The groups also said that BOEM should have considered whether certain safety rules were likely to remain in effect and be enforced.

Walton, a George W. Bush appointee, had upheld BOEM’s consideration of alternatives and said the agency was not under any obligation to consider whether safety rules to prevent oil and gas spills — the 2016 production safety rule and well control rule — were likely to change.

The D.C. Circuit largely agreed with Walton but did find that the Trump administration had failed to take into account a Government Accountability Office report detailing failures of the Bureau of Safety and Environmental Enforcement to update its policies and develop criteria for upholding its rules.

The court rejected arguments that BOEM should have anticipated BSEE’s planned rule changes in its analysis of the lease sales, calling the potential changes too “inchoate” to be considered.

The D.C. Circuit agreed that BOEM hadn’t acted arbitrarily when it found that opting not to offer the lease sales would not have a significant environmental impact. Katsas noted that given the decadeslong life span of the leases, a single cancellation would have minimal environmental impact.

“Interior has a statutory obligation to make the Shelf available for development to meet national energy needs,” Katsas wrote.

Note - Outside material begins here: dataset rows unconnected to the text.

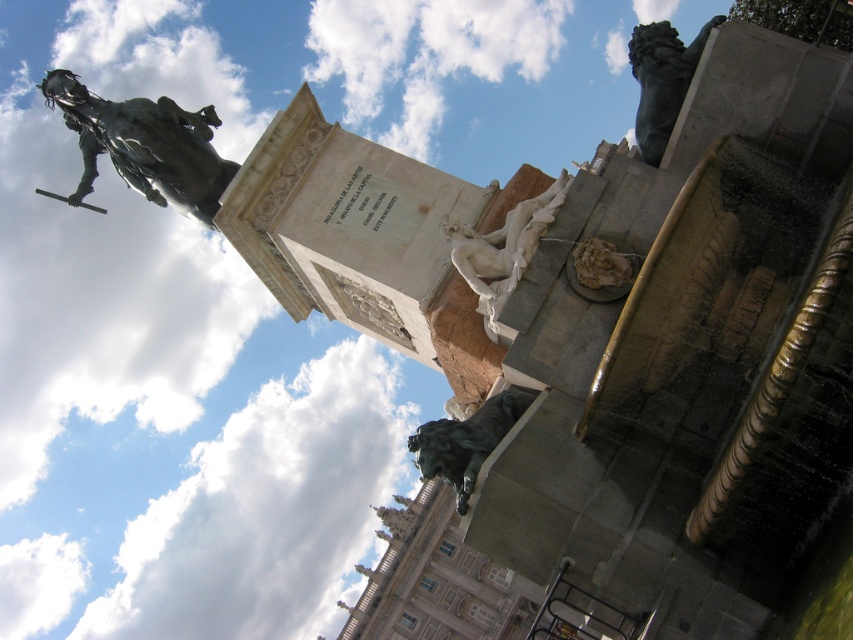 Is bronze lion at upper right closer to the viewer compared to bronze statue at lower right?

No.

Does bronze lion at upper right appear under bronze statue at lower right?

Actually, bronze lion at upper right is above bronze statue at lower right.

Describe the element at coordinates (660, 81) in the screenshot. I see `bronze lion at upper right` at that location.

Where is `bronze lion at upper right`? bronze lion at upper right is located at coordinates (660, 81).

Between point (167, 131) and point (657, 116), which one is positioned behind?

Point (167, 131)

Does bronze statue at upper left appear over bronze lion at upper right?

Actually, bronze statue at upper left is below bronze lion at upper right.

What are the coordinates of `bronze statue at upper left` in the screenshot? It's located at (144, 145).

Is bronze statue at lower right positioned before white marble statue at center?

Yes, bronze statue at lower right is in front of white marble statue at center.

Does point (500, 435) come farther from viewer compared to point (456, 246)?

No.

Identify the location of bronze statue at lower right. The height and width of the screenshot is (640, 853). (466, 440). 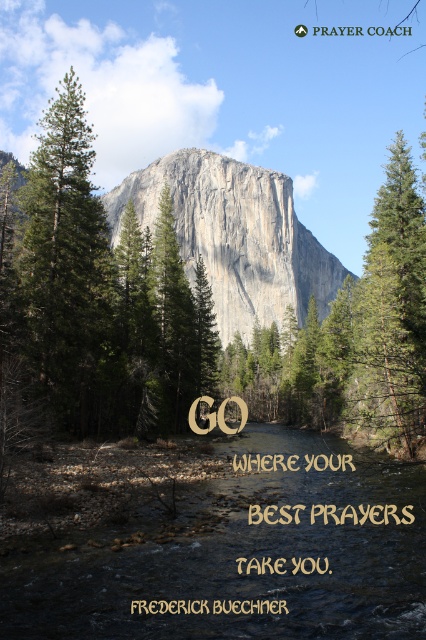 Question: Based on their relative distances, which object is farther from the green textured pine tree at left?

Choices:
 (A) gray rock mountain at center
 (B) clear water at center

Answer: (A)

Question: Does clear water at center appear under green textured pine tree at left?

Choices:
 (A) yes
 (B) no

Answer: (A)

Question: Can you confirm if clear water at center is positioned below green textured pine tree at left?

Choices:
 (A) yes
 (B) no

Answer: (A)

Question: Is clear water at center to the left of gray rock mountain at center from the viewer's perspective?

Choices:
 (A) yes
 (B) no

Answer: (A)

Question: Which point is farther to the camera?

Choices:
 (A) green textured pine tree at left
 (B) gray rock mountain at center

Answer: (B)

Question: Which point appears closest to the camera in this image?

Choices:
 (A) (51, 157)
 (B) (207, 557)

Answer: (B) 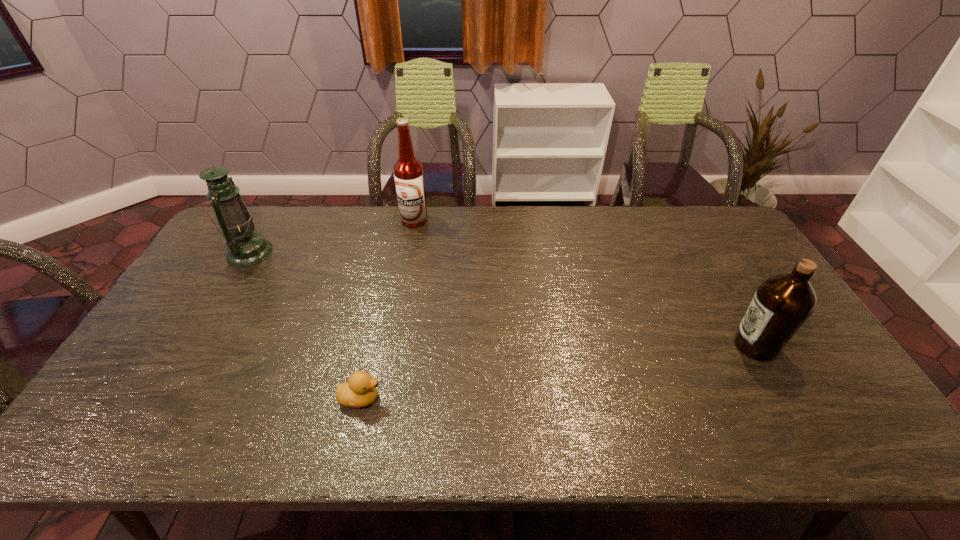 You are a GUI agent. You are given a task and a screenshot of the screen. Output one action in this format:
    pyautogui.click(x=<x>, y=<y>)
    Task: Click on the farthest object
    The height and width of the screenshot is (540, 960).
    Given the screenshot: What is the action you would take?
    pyautogui.click(x=408, y=171)

At what (x,y) coordinates should I click in order to perform the action: click on the leftmost object. Please return your answer as a coordinate pair (x, y). The height and width of the screenshot is (540, 960). Looking at the image, I should click on (245, 248).

Where is `the third nearest object`? Image resolution: width=960 pixels, height=540 pixels. the third nearest object is located at coordinates (245, 248).

The width and height of the screenshot is (960, 540). Find the location of `the rightmost object`. the rightmost object is located at coordinates (782, 303).

Image resolution: width=960 pixels, height=540 pixels. What are the coordinates of `olive oil` in the screenshot? It's located at (782, 303).

Image resolution: width=960 pixels, height=540 pixels. Identify the location of the nearest object. (360, 390).

Image resolution: width=960 pixels, height=540 pixels. In order to click on duckling in this screenshot , I will do `click(360, 390)`.

Find the location of a particular element. vacant space situated on the label side of the alcohol is located at coordinates (405, 272).

I want to click on vacant space located 0.120m on the back of the leftmost object, so click(271, 217).

Find the location of a particular element. vacant space located 0.250m on the label of the rightmost object is located at coordinates (639, 345). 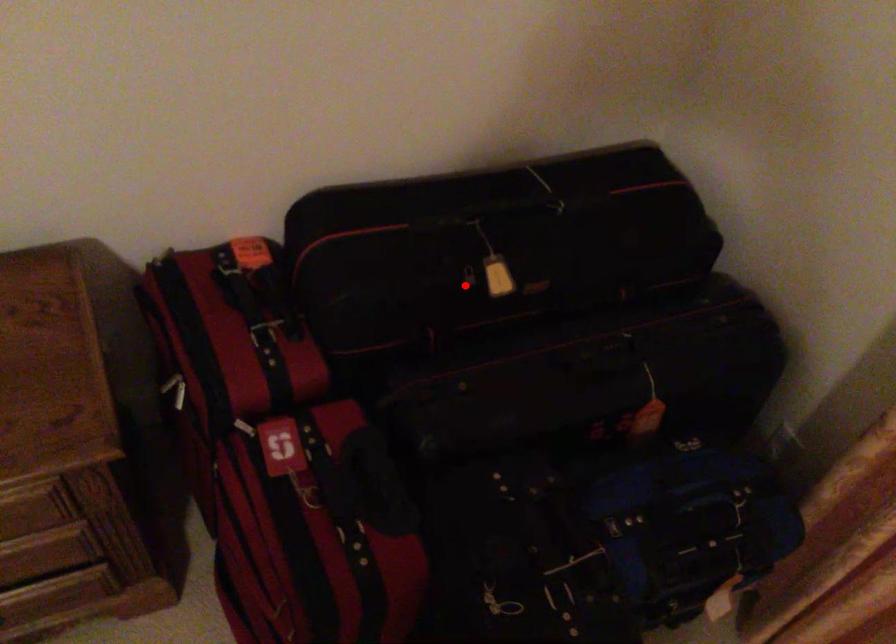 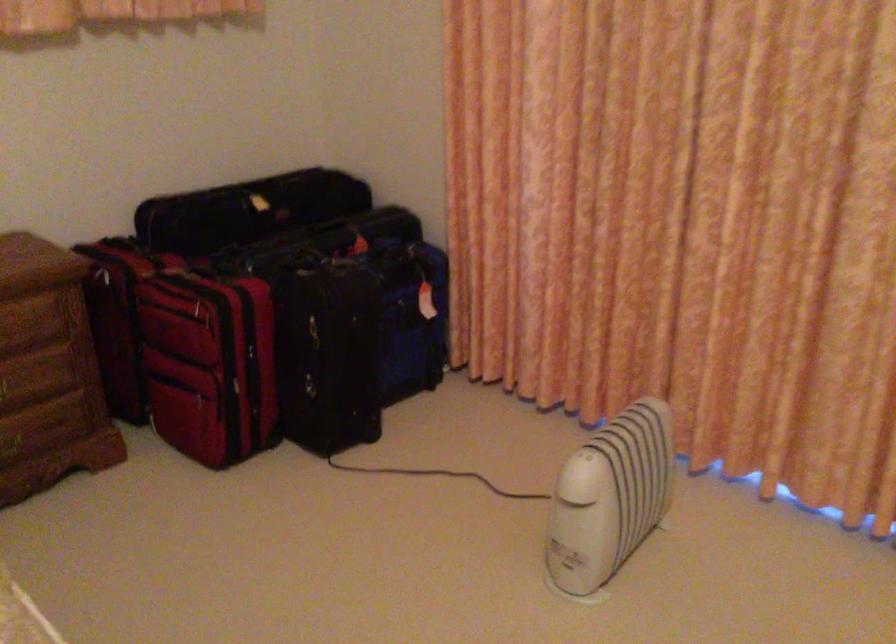 Question: I am providing you with two images of the same scene from different viewpoints. In image1, a red point is highlighted. Considering the same 3D point in image2, which of the following is correct?

Choices:
 (A) It is closer
 (B) It is farther

Answer: (B)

He noted that all but one of the 11 leases proposed in the five-year plan for 2017 to 2022 had been in the Gulf of Mexico.

“So BOEM reasonably concluded that the cancellation of a single lease sale would only postpone development in the region,” he wrote.

Katsas also backed BOEM’s decision to “tier” its environmental analyses, by first conducting a broad programmatic analysis and later supplementing that with more incremental analyses of specific actions.

Judge Robert Wilkins, an Obama pick, also joined in the opinion. Justice Ketanji Brown Jackson, who joined the Supreme Court this year, had been a member of the D.C. Circuit panel at the time the case was argued, but did not take part in drafting the opinion.